Animal Agriculture: 2007 Farm Bill Issues


 

Publication Date: July 2007

Publisher: Library of Congress. Congressional Research Service

Author(s):

Research Area: Agriculture, forestry and fishing

Type:

Abstract:

With a few exceptions (such as milk), the products of animal agriculture are not eligible for the price and income supports that Congress historically has written into farm bills for major row crops such as grains, cotton, and oilseeds. However, the meat and poultry industries do look to the federal government for leadership and support in promoting their exports, resolving trade disputes, and reassuring markets that their products are safe, of high quality, and disease-free. Farm bills can contain policy guidance and resources to help achieve these objectives.

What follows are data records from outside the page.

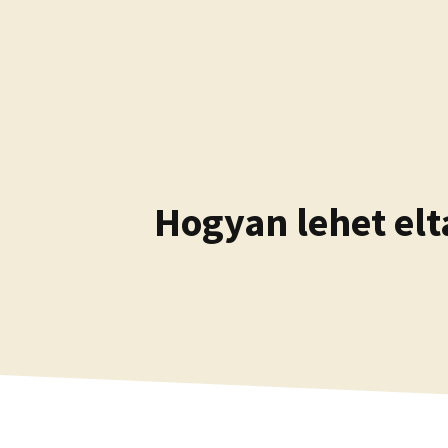
Kilépés
a
tartalomba
Hogyan lehet elt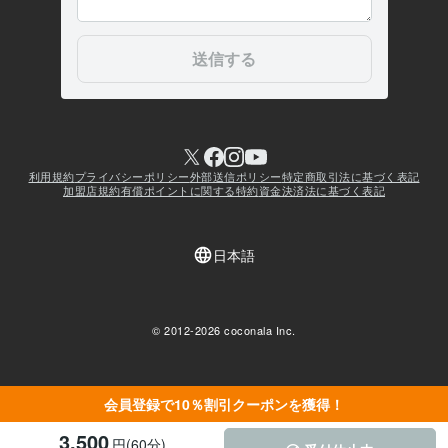
会員登録で10％割引クーポンを獲得！
3,500
円(60分)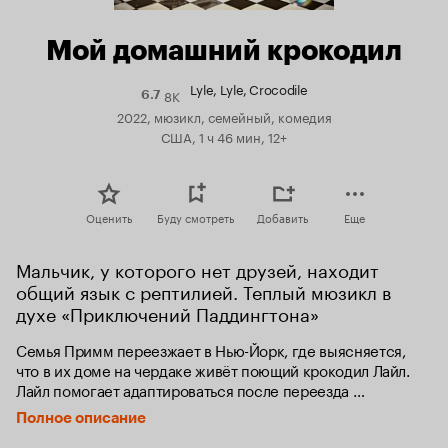
Мой домашний крокодил
Lyle, Lyle, Crocodile
8K
Рейтинг
6.7
Кинопоиска
2022, мюзикл, семейный, комедия
6.7
США, 1 ч 46 мин, 12+
Оценить
Буду смотреть
Добавить
Еще
Мальчик, у которого нет друзей, находит 
общий язык с рептилией. Теплый мюзикл в 
духе «Приключений Паддингтона»
Семья Примм переезжает в Нью-Йорк, где выясняется, 
что в их доме на чердаке живёт поющий крокодил Лайл. 
Лайл помогает адаптироваться после переезда 
маленькому Джошу Примму. Но злобный сосед мистер 
Полное описание
Грампс хочет, чтобы зверя изолировали от людей.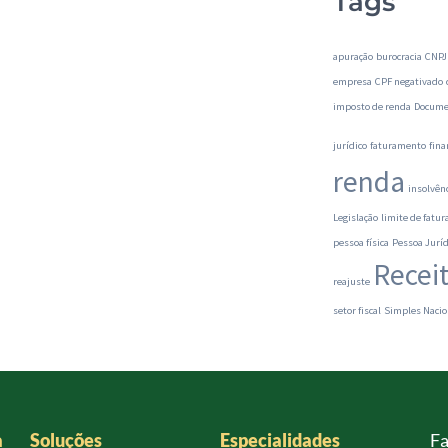
Tags
apuração
burocracia
CNPJ
empresa
CPF negativado
imposto de renda
Docume
jurídico
faturamento
fina
renda
insolvên
Legislação
limite de fatu
pessoa física
Pessoa Juríd
Recei
reajuste
setor fiscal
Simples Nacio
a
Soluções
Especialidades
Fa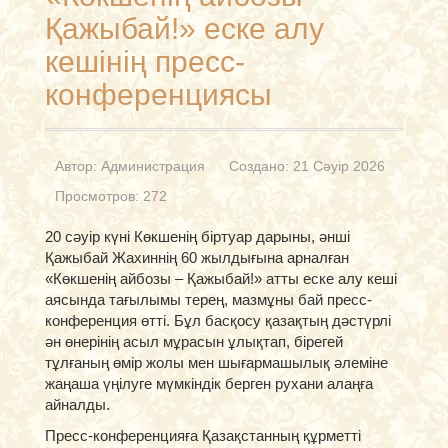
Қажыбай!» еске алу
кешінің пресс-
конференциясы
Автор:
Администрация
Создано: 21 Сәуір 2026
Просмотров: 272
20 сәуір күні Көкшенің біртуар дарыны, әнші
Қажыбай Жахиннің 60 жылдығына арналған
«Көкшенің айбозы – Қажыбай!» атты еске алу кеші
аясында тағылымы терең, мазмұны бай пресс-
конференция өтті. Бұл басқосу қазақтың дәстүрлі
ән өнерінің асыл мұрасын ұлықтап, бірегей
тұлғаның өмір жолы мен шығармашылық әлеміне
жаңаша үңілуге мүмкіндік берген рухани алаңға
айналды.
Пресс-конференцияға Қазақстанның құрметті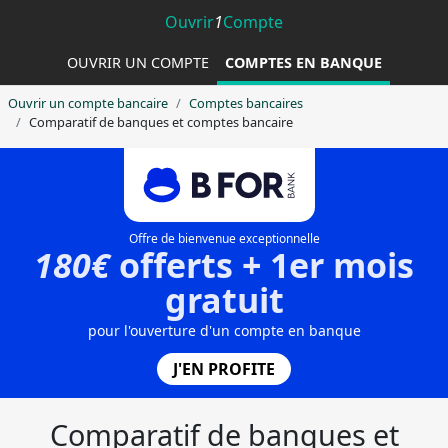
Ouvrir
1
Compte
OUVRIR UN COMPTE
COMPTES EN BANQUE
Ouvrir un compte bancaire
Comptes bancaires
Comparatif de banques et comptes bancaire
Offre de bienvenue exceptionnelle
180€
offerts + 1er mois
gratuit
pour l'ouverture d'un compte en banque
J'EN PROFITE
Comparatif de banques et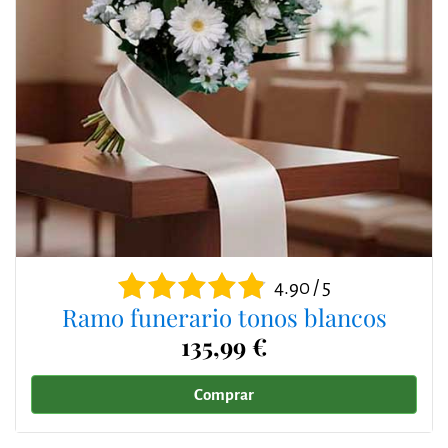
4.90 / 5
Ramo funerario tonos blancos
135,99 €
Comprar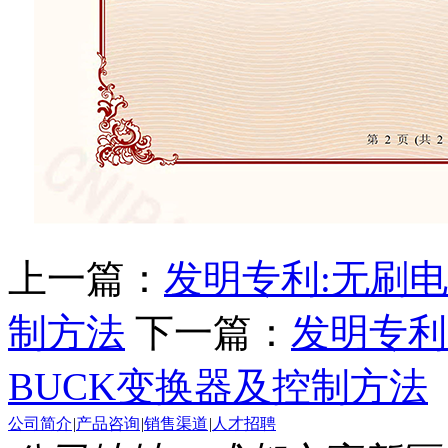
上一篇：
发明专利:无刷
制方法
下一篇：
发明专利
BUCK变换器及控制方法
公司简介
|
产品咨询
|
销售渠道
|
人才招聘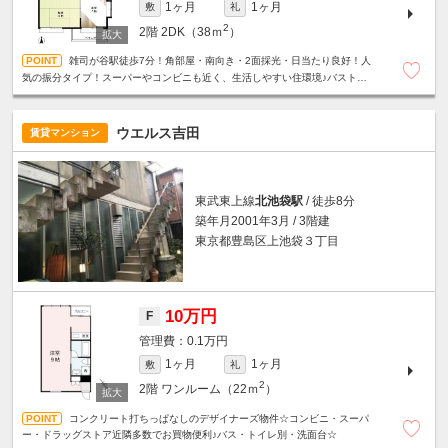
1ヶ月
1ヶ月
敷
礼
2
2階
2DK（38ｍ
）
雑司が谷駅徒歩7分！角部屋・南向き・2面採光・日当たり良好！人
気の振分タイプ！スーパーやコンビニも近く、生活しやすい住環境♪バストイ
レ別☆室内洗濯機置場☆
ウエルス吉田
賃貸マンション
東武東上線
北池袋駅
/ 徒歩8分
築年月2001年3月 / 3階建
東京都豊島区上池袋３丁目
10万円
F
0.1万円
1ヶ月
1ヶ月
敷
礼
2
2階
ワンルーム（22ｍ
）
コンクリート打ちっぱなしのデザイナーズ物件☆コンビニ・スーパ
ー・ドラッグストア近隣多数でお買物便利♪バス・トイレ別・洗面台☆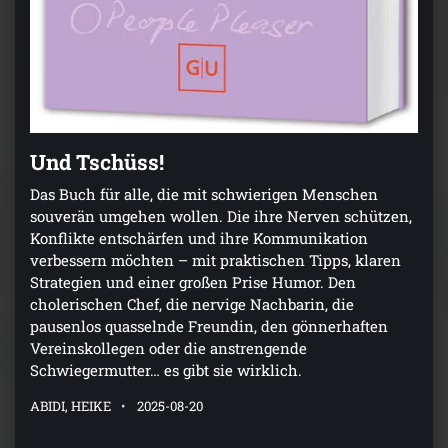
Und Tschüss!
Das Buch für alle, die mit schwierigen Menschen
souverän umgehen wollen. Die ihre Nerven schützen,
Konflikte entschärfen und ihre Kommunikation
verbessern möchten – mit praktischen Tipps, klaren
Strategien und einer großen Prise Humor. Den
cholerischen Chef, die nervige Nachbarin, die
pausenlos quasselnde Freundin, den gönnerhaften
Vereinskollegen oder die anstrengende
Schwiegermutter… es gibt sie wirklich.
ABIDI, HEIKE
2025-08-20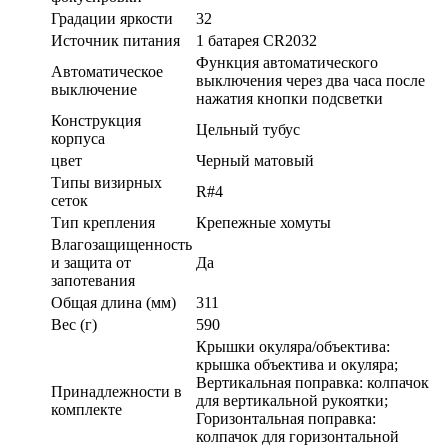
Градации яркости
32
Источник питания
1 батарея CR2032
Функция автоматического
Автоматическое
выключения через два часа после
выключение
нажатия кнопки подсветки
Конструкция
Цельный тубус
корпуса
цвет
Черный матовый
Типы визирных
R#4
сеток
Тип крепления
Крепежные хомуты
Влагозащищенность
и защита от
Да
запотевания
Общая длина (мм)
311
Вес (г)
590
Крышки окуляра/объектива:
крышка объектива и окуляра;
Вертикальная поправка: колпачок
Принадлежности в
для вертикальной рукоятки;
комплекте
Горизонтальная поправка:
колпачок для горизонтальной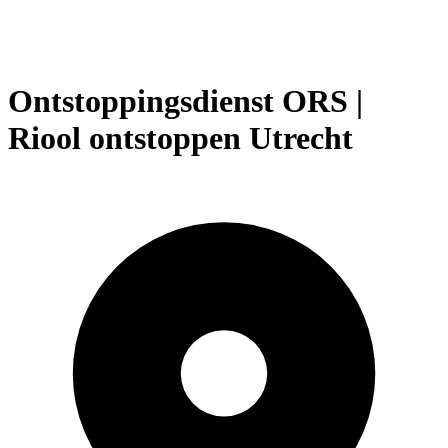
Ontstoppingsdienst ORS |
Riool ontstoppen Utrecht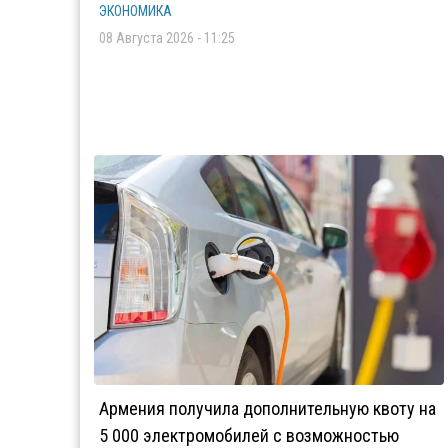
ЭКОНОМИКА
08 Августа 2026 - 11:25
Армения получила дополнительную квоту на
5 000 электромобилей с возможностью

Also, animal producers closely follow the development of a new farm bill because of its potential impact on their production marketing costs. For example, policies promoting crop-based alternative fuels like ethanol already have raised the prices of corn and soybeans, both important animal feedstuffs. Where additional biofuels policy incentives are being considered for inclusion in a 2007 farm bill, cattle, hog, and poultry producers have been urging restraint and/or encouraging more use of non-feed crops like grasses and field wastes. Other potential farm bill issues of interest include proposals from animal welfare groups to regulate on-farm care of animals; and from some farmer-rancher coalitions to address perceived anticompetitive market behavior by large meat and poultry processing companies.

The market value of animal production on U.S. dairy, livestock, and poultry farms was more than $105 billion in 2002, more than half the total value of all U.S. agricultural production (2002 Census of Agriculture). Producers continue to face intense pressures to become larger, more specialized, and more cost-efficient in an increasingly global marketplace.

In the 110th Congress, the chairman of the Senate Agriculture Committee has introduced wide-ranging legislation (S. 622) to be the basis for a new "competition" title in the next farm bill; it would strengthen producer rights when contracting with meat and poultry processors; expand the U.S. Department of Agriculture's (USDA's) responsibilities to enforce competitive behavior; and extend to many crop markets some of the antitrust rules that now apply to meat packers. S. 305, S. 221, and S. 786 also propose new regulations for various farm animal buyers and/or processors.

Other bills would require USDA to implement mandatory country-of-origin labeling on meats by September 30, 2007, instead of the currently set deadline of September 30, 2008 (H.R. 357; S. 404); prohibit USDA from carrying out a mandatory animal identification program (H.R. 1018); ban the slaughter of horses for food (H.R. 503, S. 311); require that nonambulatory livestock be euthanized and not used for food (H.R. 661, S. 394); and impose animal care standards on suppliers of food to the federal government (H.R. 1726). Some of these also might be offered for consideration in a new farm bill.